** Opening Given records block **
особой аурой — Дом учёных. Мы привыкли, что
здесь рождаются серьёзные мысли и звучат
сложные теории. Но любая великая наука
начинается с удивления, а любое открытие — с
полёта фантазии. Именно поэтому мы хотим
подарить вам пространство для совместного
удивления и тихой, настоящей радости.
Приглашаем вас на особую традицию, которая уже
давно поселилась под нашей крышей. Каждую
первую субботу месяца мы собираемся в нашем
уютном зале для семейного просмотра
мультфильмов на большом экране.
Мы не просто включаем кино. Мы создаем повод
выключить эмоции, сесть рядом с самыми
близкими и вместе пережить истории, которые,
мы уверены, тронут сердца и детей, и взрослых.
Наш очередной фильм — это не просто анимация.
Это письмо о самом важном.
** Closing Given records block **
** Opening Given records block **
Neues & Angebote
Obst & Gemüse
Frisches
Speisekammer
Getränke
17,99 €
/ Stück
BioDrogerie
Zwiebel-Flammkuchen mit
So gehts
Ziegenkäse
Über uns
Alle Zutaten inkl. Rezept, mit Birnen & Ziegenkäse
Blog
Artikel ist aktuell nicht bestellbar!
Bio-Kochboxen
** Closing Given records block **
** Opening Given records block **
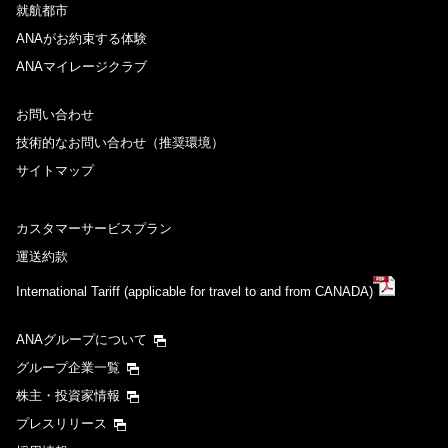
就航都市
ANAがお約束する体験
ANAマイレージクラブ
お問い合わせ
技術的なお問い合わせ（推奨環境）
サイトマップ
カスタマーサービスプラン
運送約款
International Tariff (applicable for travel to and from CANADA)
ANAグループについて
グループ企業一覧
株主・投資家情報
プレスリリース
** Closing Given records block **
Problem requirements:
Look through the data above. Each line containing the word "Ziegenkäse" needs to be copied.

Final answer:
Ziegenkäse
Alle Zutaten inkl. Rezept, mit Birnen & Ziegenkäse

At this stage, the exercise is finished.